One way the left-leaning media like to downplay the annual March for Life is to play up how both sides of the abortion debate showed up in Washington, DC to mark the anniversary of the Roe v. Wade decision, when the reality of the matter is that hundreds of thousands of pro-lifers outnumber their opponents by a very large margin every year.
On Monday, CBS's local site for the DC area took that form of bias to another level. Their photo essay, titled "Activists Hold Annual March For Life On Roe v. Wade Anniversary," completely left out the March for Life participants. Instead, the outlet put up seven photos of the handful of "pro-choice" demonstrators that showed up in front of the Supreme Court.
The website didn't even show the most extreme message from the pro-abortion activists: a banner which proclaimed, "Good Women Have Abortions" (I Tweeted a picture which I took of that banner here, as I took part in the March for Life on Monday; also, see picture at right). They did, however, show another radical slogan that they put on signs and stickers: "Abortion On Demand Without Apology."
Steven D. Greydanus of the National Catholic Register highlighted this "despicable" photo gallery from CBS, and added that it "actually surpassed that CNN.com from two years ago for the most horrendous misreportage of the March for Life."

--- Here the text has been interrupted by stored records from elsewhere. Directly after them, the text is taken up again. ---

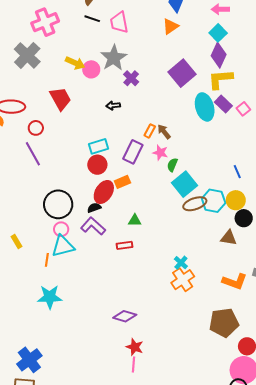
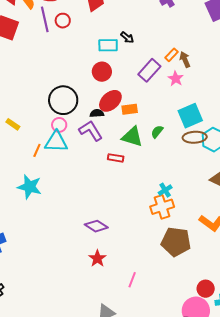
black arrow: (113, 105) -> (127, 37), moved, turned -152
cyan rectangle: (98, 146) -> (108, 45), moved
purple line: (33, 154) -> (45, 19), moved
red circle: (97, 165) -> (102, 72), moved
green semicircle: (172, 165) -> (157, 132), moved
orange rectangle: (122, 182) -> (130, 109), moved
green triangle: (135, 220) -> (132, 137), size x1.6
yellow rectangle: (17, 241) -> (13, 124), turned -40
brown pentagon: (224, 323) -> (176, 242), moved
pink line: (133, 364) -> (132, 280), moved

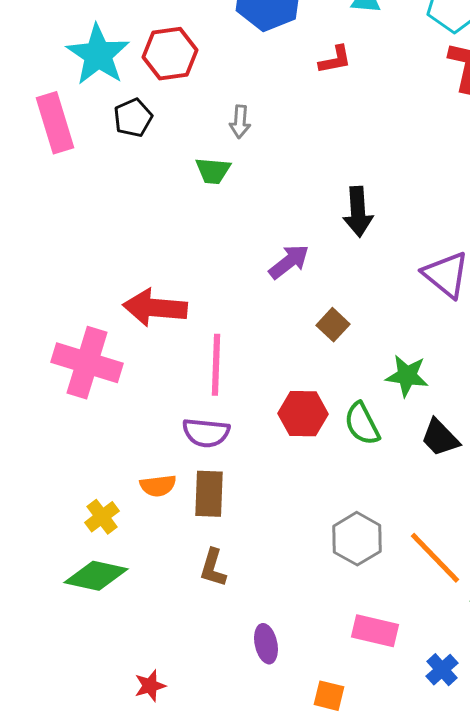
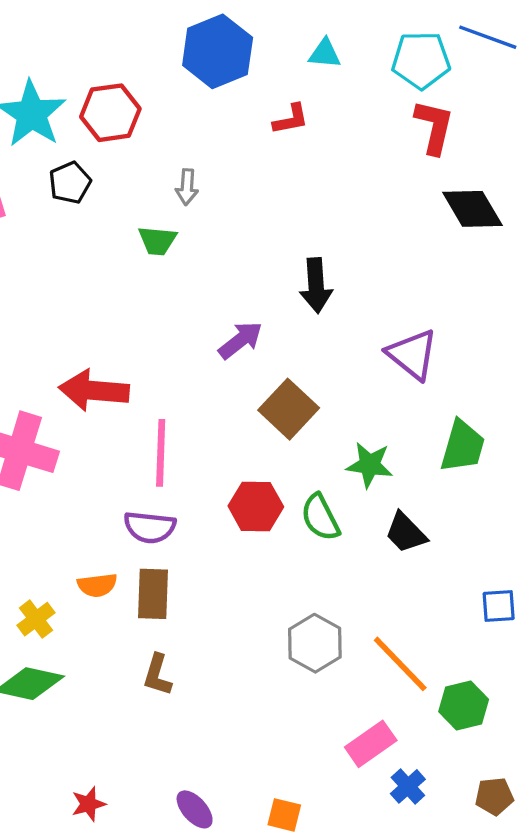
brown square: (333, 325) -> (289, 409), size x1.6
pink rectangle: (375, 631) -> (371, 744), moved, turned -48
purple ellipse: (266, 644) -> (195, 809), moved, turned -30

The CBS local DC website wasn't alone in giving slanted coverage of the March for Life. The Washington Post decided to mark the actual anniversary of the Roe decision on Sunday with a profile of Lawrence Egbert, who is apparently the new "public face of American assisted suicide." The following morning, the liberal newspaper acted like the March for Life didn't exist, completely omitting any mention of the annual pro-life march from their print edition. On Tuesday, the Post gave treated the small band of radical "pro-choice" demonstrators as somehow equally newsworthy as the massive pro-life crowd.